Charlie was the Director of Field Services for the MD during the May 2011 wildfires.
I arrived at my new job with the MD in the mist of some very exciting times. The fire was only a few weeks old and the town had this haze and aroma of something abnormal. You knew home was a long distance away. My first two weeks were spent with Disaster Services at the college where the command centre was set up. Being new meant the town was a place where disorientation flourished, and there were many new faces with a swarm of problems and requests requiring immediate attention.
Questions varied. "Where do I stay?" "When can I return to the MD?" "Is our house still standing?" "What are the underground services like?" "You'll have 10 semis with relief goods delivered tomorrow, where do you want them?" "I need some help. Where do I go?"

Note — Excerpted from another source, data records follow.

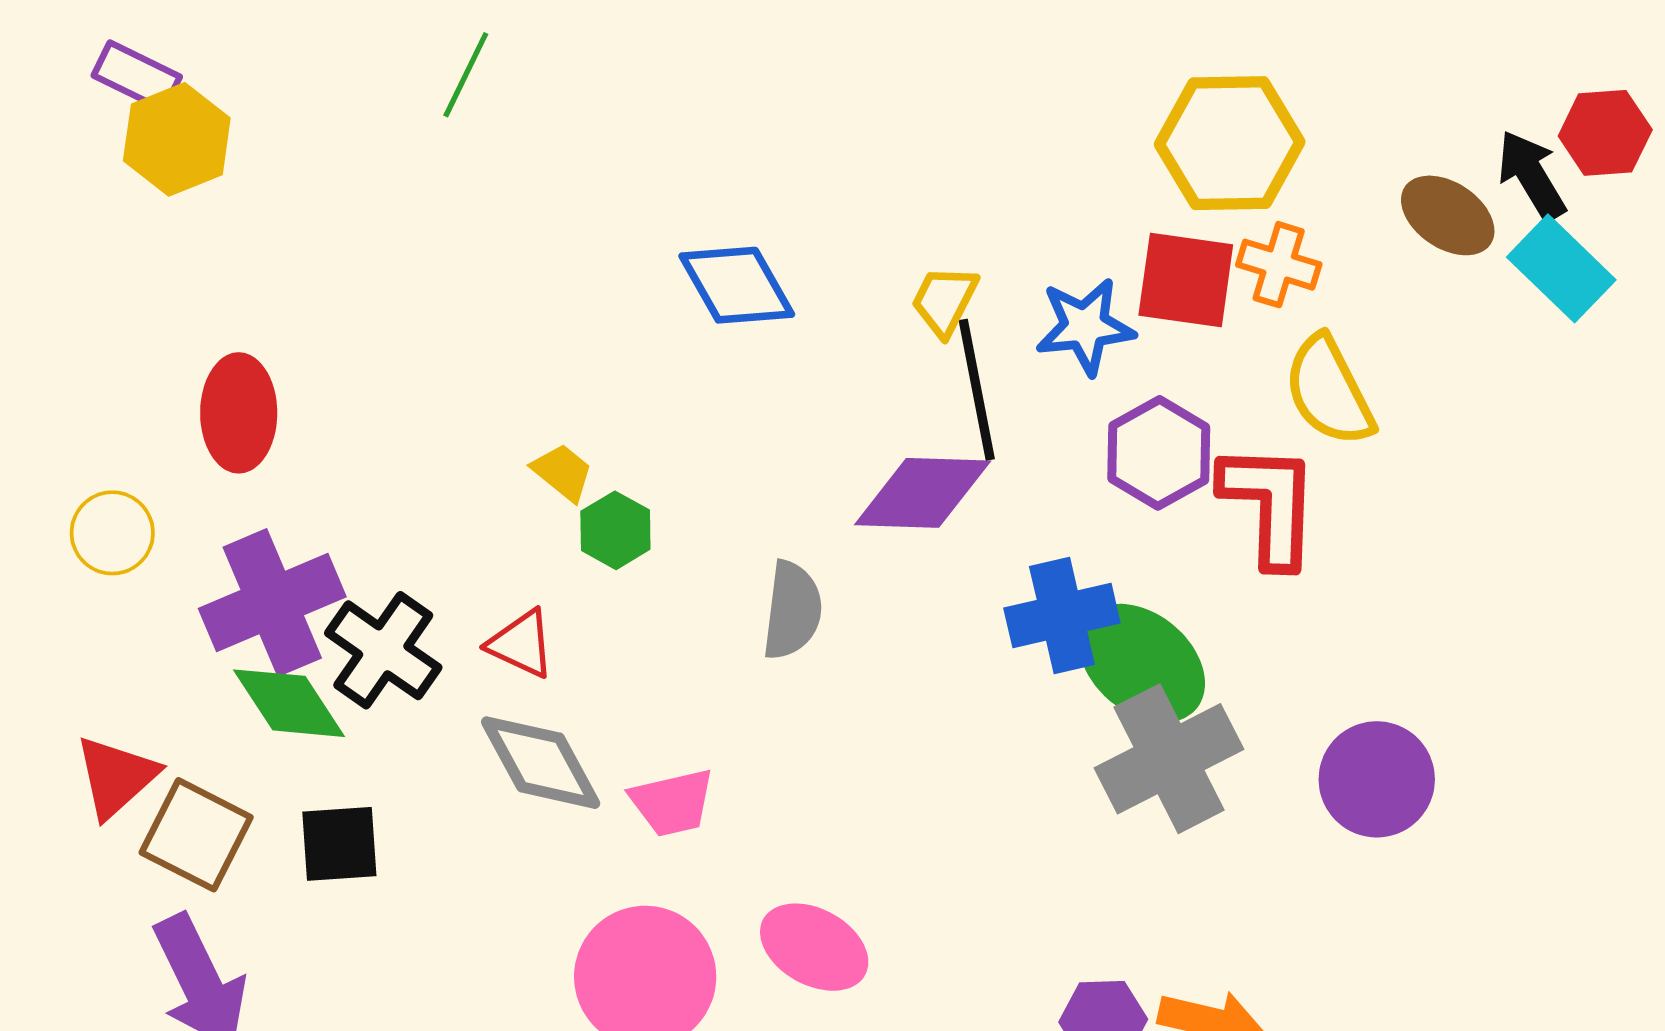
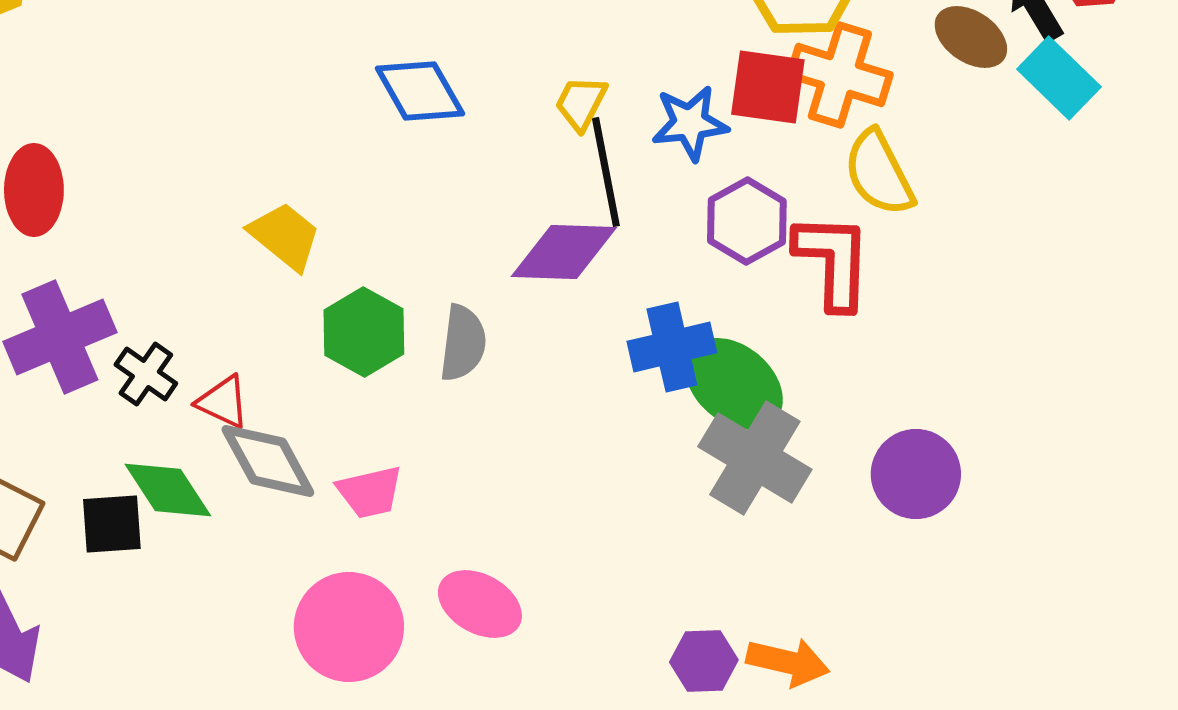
orange cross: (1279, 265) -> (840, 75), size x1.6
yellow trapezoid: (563, 472) -> (285, 236), size x1.5
green hexagon: (615, 530) -> (364, 332), moved, size x1.5
red triangle: (521, 644) -> (223, 402), moved
black cross: (383, 650) -> (146, 374), size x0.7
green diamond: (289, 703) -> (168, 490), moved
gray cross: (1169, 759) -> (755, 458), turned -32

As we became more familiar with surroundings and tasks, it became clear I was working with a lot of dedicated people. Our goals were to accommodate as many of them as possible with the most accuracy available to us. From this encounter, going into the emergency flood was just a continuation of the fire disaster. We had a bridge that was burned. The flood lifted another bridge off its moorings. Some of our roads had over one meter of water over them. From attempting to assess fire damage, from heavy equipment utilizing our infrastructure, to this mass of water over five weeks, the working field did not slow down.
It should be noted that a lot of help was provided and offered to help combat these disasters. Our Municipal Affairs Minister probably stated what we all wanted to hear. Minister Doug Griffiths said "We are talking about a natural disaster on a scale unprecedented, so to see the way the tri-council has come together and the way the partners have provided resources that are still flexible to allow the communities to rebuild in a fashion that they see fit is incredible."
Being part of this does not leave a lot of stones unturned.